At the same time, we dealt with the issues I stated at the beginning. Additionally, he helped me eliminate my driving and money phobias. I had not been a driver ever, having only once had a driver's license, during my time in the army, when not passing the military driving test would have resulted in me being sent to infantry school and sent onward to Vietnam. Kurt helped me change that...now I love to drive.
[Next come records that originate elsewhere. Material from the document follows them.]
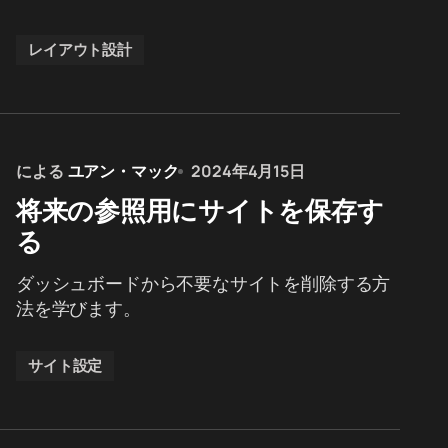
レイアウト設計
による
ユアン・マック
2024年4月15日
将来の参照用にサイトを保存す
る
ダッシュボードから不要なサイトを削除する方
法を学びます。
サイト設定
His examination of my relationship led him to remark that it was the most abusive one he had ever seen and that my behavior was the worst case of codependency he had ever seen. Much of the problem stemmed from my phobia about money which we discovered traced back to my having to lie on the phone to creditors about my parents being home. When I married, I let my wife handle the money, which was like letting Imelda Marcos have access to the Home Shopping Network. My wife was a user of people and lived in a reality where everything existed merely for her benefit and she required someone else to bail her out of trouble when everyone else's reality collided with hers. My life job had been to keep her out of trouble, to pay for her mistakes, to shield her so that her reality could exist. With Kurt's help, I learned to untangle the poisonous vines that had bound the two of us together for so long.
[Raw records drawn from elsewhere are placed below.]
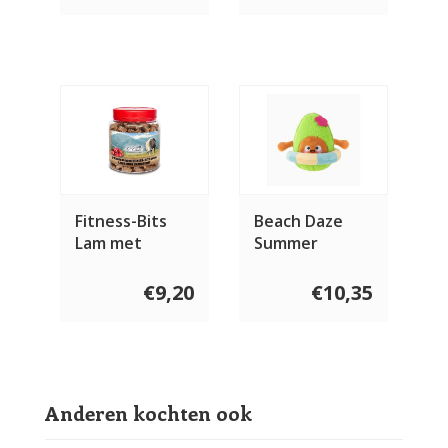
Fitness-Bits
Beach Daze
Lam met
Summer
cranberry 400
Avocado
gram
€9,20
€10,35
Anderen kochten ook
I have memories of some of the days I spent visiting with Kurt that will be forever etched in my mind. I remember the day he had his first "breakthrough" to understanding what it was like to be me. That was when he realized that even though I was 45 at the time, I was going through puberty and that needed to be factored in to our discussions. I remember the surprise on his face the first time he realized that I was a lesbian. The look was priceless...I don't believe I have ever physically seen a jaw drop before except in cartoons. I remember the first time I wore a shortish skirt to his office, when he admired my legs. I remember discussing life and death with him, from my taoist perspective and his buddhist one. I remember the times when he would be playing his piano when I arrived. But mostly I remember his hugs at the end of the sessions. He was one of the best huggers ever.

Towards the end of our sessions together, his health started deteriorating. While at a buddhist retreat in California, he had to be rushed to a hospital for emergency stomach surgery. He had to cancel a Caribbean cruise because he was sick. Our visits became a bit more special to me. He never told me exactly what his condition was, but I knew. I could see the AIDS literature in his living room while I waited for him to finish with another patient in the den. I saw the condolence cards that he received from his friends. None of them said, "Get Well Soon."
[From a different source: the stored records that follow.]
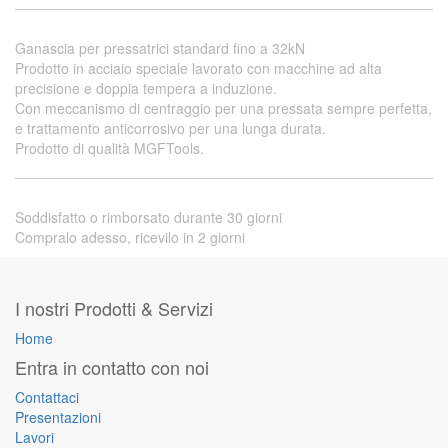
Ganascia per pressatrici standard fino a 32kN
Prodotto in acciaio speciale lavorato con macchine ad alta
precisione e doppia tempera a induzione.
Con meccanismo di centraggio per una pressata sempre perfetta,
e trattamento anticorrosivo per una lunga durata.
Prodotto di qualità MGFTools.
Soddisfatto o rimborsato durante 30 giorni
Compralo adesso, ricevilo in 2 giorni
I nostri Prodotti & Servizi
Home
Entra in contatto con noi
Contattaci
Presentazioni
Lavori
Finally came the day when I asked him to write my surgery letter. He told me to write whatever I would like and that he would sign it. And then he told me that he was retiring and that this would be our last professional visit. He asked me to keep in touch though. I'm afraid I wasn't very good at that. I wish I had done better.

Last Tuesday, at Ralph's therapy group, I found out that Kurt had died. I kept my feelings inside until last night...I'm a teacher and teachers never get sick until Friday. For the last few days, though, I have felt myself spinning downward. I know that Kurt would not want that. So I've been letting the tears flow and trying to fight my way back up.

I'll make it, Kurt. And I'll always remember those hugs.